When I got to the window around 7:15am I got the skinny which the interwebs didn’t provide: no-appointment folks (like myself) would only be seen if they had proof of travel within 48 hours. I was 12 days out, timely by appointment standards, but not by standby standards, which was only for the most desperate. “Make an appointment for 2 days before you leave,” he told me in response to my stating I was going to be in KC shortly. Trusting in the “we see everyone in line on Fridays” rule (my flight to Europe would be on a Sunday) I called the 800 number again and this time used the automated system to get an appointment for a date and time of my choosing, which would be the 18th of March at 7am.
* * *
This time, I left at 530am, with the confidence of someone who had an appointment in hand and who understood how the system worked. Even better, I was a veteran of the French immigration system. Did these Americans, with their simple and easy 5 requirements, think they could intimidate me? 🙂
Everyone lined up in the same place as before, but the line was longer as I arrived right at 7, not at 6:30 as I did the time before. After a few minutes, the guard left the main lobby and walked over to that side of the building and that line and directed those who had appointments to go to the lobby and everyone else (non appointment peeps) to stay there.
Anticipating this, I had loitered in sort of a neutral in-between spot, pretending to look at something important on my phone. As the line started moving my way I slowly ambled towards the main lobby to the line outside to enter the security check.

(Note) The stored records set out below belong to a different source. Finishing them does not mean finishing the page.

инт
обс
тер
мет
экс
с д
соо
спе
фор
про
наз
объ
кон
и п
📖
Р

I was third in line to enter. The French “lines are for other people” attitude was engrained, I guess!
I had my paperwork ready to go after I passed the security check, and 20 minutes and $200 USD later, I had a claim check and a 2:00pm pick up time. The costs included a passport book (the super size 52-page edition, no extra charge), a passport card (used for travel in North American and the Caribbean: I figured why not pick one up since I was there anyway), and the expedite fee.

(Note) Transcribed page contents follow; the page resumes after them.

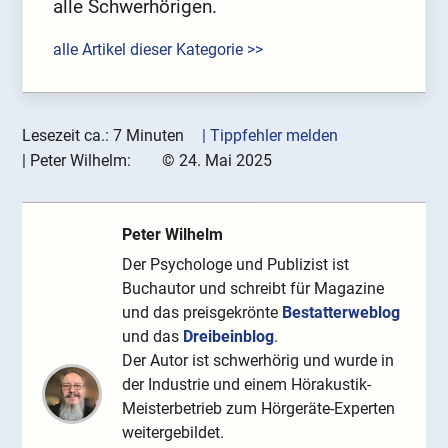
alle Schwerhörigen.
alle Artikel dieser Kategorie >>
Lesezeit ca.: 7 Minuten
| Tippfehler melden
|
Peter Wilhelm:
©
24. Mai 2025
Peter Wilhelm
Der Psychologe und Publizist ist
Buchautor und schreibt für Magazine
und das preisgekrönte
Bestatterweblog
und das
Dreibeinblog
.
Der Autor ist schwerhörig und wurde in
der Industrie und einem Hörakustik-
Meisterbetrieb zum Hörgeräte-Experten
weitergebildet.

I got breakfast, went to the beach, about 10 minutes away, then whiled away 2 hours at the amazing Getty Center, just a few miles up the road, and one of my favorite places in Southern California, and returned at 2pm thinking I would simply go back into the building and high five myself after getting my new stuff. The guard pointed me in the direction of a line that was three times longer than the morning line.
“But I’m here to pick up,” I said, thinking I was special. “So are they,” he must have said for the thousandth time. And coming back earlier wouldn’t have helped – a couple who came at 8 got into the line at 1 so they would get to the window at 2. No luck – theirs wasn’t ready yet.
So I plopped down at the end of the line and read for about 90 minutes as the line slowly snaked forward. As it got closer to 3pm some nervous nellies asked the guard if they would close the window at 3pm. “We’ll see everyone in line,” he said patiently. And it made sense. It was a 120 second interaction for the slowest, as far as we could tell, and about 30 seconds for the fastest. You or a designated agent hand over a claim check, show ID, sign, and get the passport.
So around 3:30pm I finally pulled onto the 405 to go back to Orange County, which most people know is precisely the wrong time to get on that freeway, and the carpool lane didn’t have it any better.
So, I “lost” almost a full day bringing you this information, and you will likely lose the same executing this, but bring a book, some snacks, a friend, and a fully-charged phone, and you’ll be fine. To say nothing of the fact that you’ll have a brand new passport in your hand that same day. That will make it all worthwhile. Even the 4am wakeup part.